A aprovação foi comemorada por representantes de empresas farmacêuticas e pacientes com doenças raras que acompanharam a reunião. O grupo, porém, manifestou preocupação em relação ao acesso devido ao custo dos tratamentos. O preço é tido como um dos principais impeditivos.

Promessa contra o câncer: EUA usam geneterapia desde 2017

Um marco importante para a área veio em agosto de 2017, quando a FDA (agência americana que regula fármacos e alimentos) aprovou pela primeira vez o uso de uma forma de geneterapia nos EUA, no intuito de enfrentar um tipo de leucemia (câncer sanguíneo). Pouco depois, em outubro, a mesma agência deu aval a uma técnica similar, voltada para o tratamento de certos linfomas.

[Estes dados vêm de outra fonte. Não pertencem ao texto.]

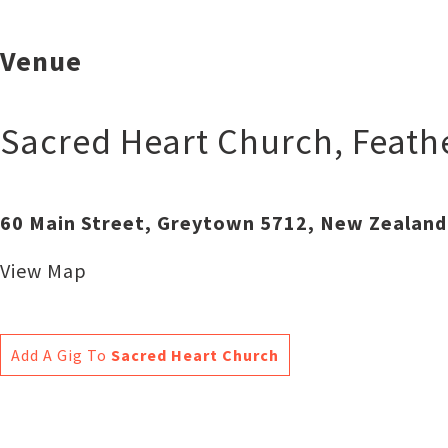
Venue
Sacred Heart Church
,
Feath
60 Main Street, Greytown 5712, New Zealand
View Map
Add A Gig To
Sacred Heart Church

Essa é uma das grandes promessas da terapia gênica: ir à raiz dos problemas que desencadeiam o câncer. Todo tumor surge de mutações, ou seja, alterações nas “letras” químicas que compõem o genoma, ou conjunto de DNA das células. Tais mutações promovem o crescimento desordenado das células tumorais à custa do restante do organismo e, frequentemente, não são detectadas pelos sistemas de vigilância do corpo. 

Se fosse possível alterar geneticamente esses sistemas de defesa para que soubessem de antemão como atacar os tumores, ou se houvesse meios de corrigir o DNA das próprias células do tumor, a doença seria desarmada “por dentro”.

A tática tem potencial para ser menos invasiva do que procedimentos cirúrgicos ou radioterapia e mais específica do que a quimioterapia, que acaba afetando células sadias. 

Além disso, pode alcançar tumores que, por estarem localizados em áreas sensíveis, como o cérebro ou o entorno de artérias, hoje são considerados inoperáveis. O problema é que os estudos são muito recentes, e ainda não se sabe se a técnica pode trazer malefícios a longo prazo.


O que muda
- A medida abre espaço para pesquisas e oferta de terapias gênicas e celulares, consideradas um aposta.

- A técnica poderá ser usada em pesquisas clínicas ou nos casos de pacientes com doenças raras ou sem alternativas terapêuticas.

- Para receber o aval, empresas devem apresentar dossiês com dados de segurança, qualidade e eficácia.

- Em alguns casos, poderá haver autorização condicional para terapias com estudos de eficácia (chamados de fase 3) ainda em desenvolvimento.

 

Experimental
Os pesquisadores estão testando várias abordagens da terapia gênica, como:

- Substituir um gene alterado que causa doença por uma cópia saudável.

-  Inativar um gene mutante que funciona incorretamente.

- Introduzir um novo gene no corpo para ajudar a combater uma doença – usando, por exemplo, vírus.

- “Editar” o gene usando a enzima Cas9 junto com um RNA “guia” para “recortar” a parte que é de interesse no DNA (Crispr)

- A terapia gênica ainda é uma promessa para várias doenças hoje sem cura (incluindo doenças hereditárias e alguns tipos de câncer), mas a técnica permanece arriscada e ainda está sendo estudada para garantir que seja segura e eficaz.